A lot of new engineers have joined the company since then. They have never seen the previous system. To them, Kubernetes and GitOps deployments are just how things work here. That is fine — it is actually the right outcome. Infrastructure that draws attention to itself is usually infrastructure that is failing.
But there is a cost to an organisation that cannot name what was hard. It means you cannot plan well for the next hard thing. You cannot calibrate what resourcing those projects actually require. You cannot have an honest conversation about why they take as long as they do. The work becomes invisible in the same moment that it succeeds, and without deliberate effort to record it, the knowledge of what it cost disappears too.
A few things I would tell someone mid-migration
The loneliness is real. It does not mean you are doing it wrong.
Rabbit holes are part of large infrastructure projects. You will not avoid them all. The best you can do is notice when you are in one, and be honest with yourself about whether you are still making progress or just unwilling to write off the time already spent.

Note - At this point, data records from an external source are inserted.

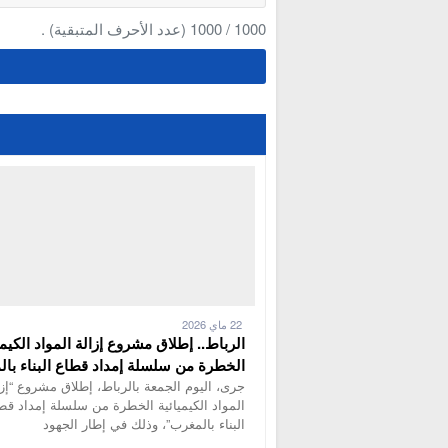
1000
/
1000
(عدد الأحرف المتبقية) .
22 ماي 2026
الرباط.. إطلاق مشروع إزالة المواد الكيمي
الخطرة من سلسلة إمداد قطاع البناء با
جرى، اليوم الجمعة بالرباط، إطلاق مشروع “إزا
المواد الكيميائية الخطرة من سلسلة إمداد قط
البناء بالمغرب”، وذلك في إطار الجهود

Write down why you make decisions as you make them. The code records what you did. Nothing records why, unless you do it yourself. Future you — and future colleagues — will not be able to reconstruct it.
The work becoming invisible is the goal. It means it worked. Try to make peace with that before the end, because the acknowledgement may not come from anywhere else.
For what it is worth: a couple of years after the migration completed, I was promoted to Staff Engineer — a level that did not exist at the company until then. I do not know exactly how much this project contributed to that. Probably it was one of several things. But it is a reminder that the work does register somewhere, even when it is not being talked about out loud.